= EXERCISE GOAL =
Repeat exactly the lines below that lie between the line with "page ; vous pouvez" and the line with "Politique de", counting both of those lines as part of the answer.

Segment Start: SOURCE MATERIAL

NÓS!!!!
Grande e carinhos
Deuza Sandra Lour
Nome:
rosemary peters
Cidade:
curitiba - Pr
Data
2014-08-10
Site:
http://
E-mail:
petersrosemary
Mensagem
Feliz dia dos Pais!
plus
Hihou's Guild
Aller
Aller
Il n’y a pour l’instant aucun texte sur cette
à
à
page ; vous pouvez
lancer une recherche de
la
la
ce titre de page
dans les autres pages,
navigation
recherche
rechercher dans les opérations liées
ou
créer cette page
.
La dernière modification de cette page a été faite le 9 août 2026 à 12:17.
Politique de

Segment End: SOURCE MATERIAL
Segment Start: SOURCE MATERIAL

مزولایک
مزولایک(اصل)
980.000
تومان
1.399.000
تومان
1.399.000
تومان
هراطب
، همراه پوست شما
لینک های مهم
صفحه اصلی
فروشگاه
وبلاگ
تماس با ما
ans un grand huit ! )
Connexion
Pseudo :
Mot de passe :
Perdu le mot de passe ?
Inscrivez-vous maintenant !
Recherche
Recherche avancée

Segment End: SOURCE MATERIAL

= YOUR RESPONSE =
page ; vous pouvez
lancer une recherche de
la
la
ce titre de page
dans les autres pages,
navigation
recherche
rechercher dans les opérations liées
ou
créer cette page
.
La dernière modification de cette page a été faite le 9 août 2026 à 12:17.
Politique de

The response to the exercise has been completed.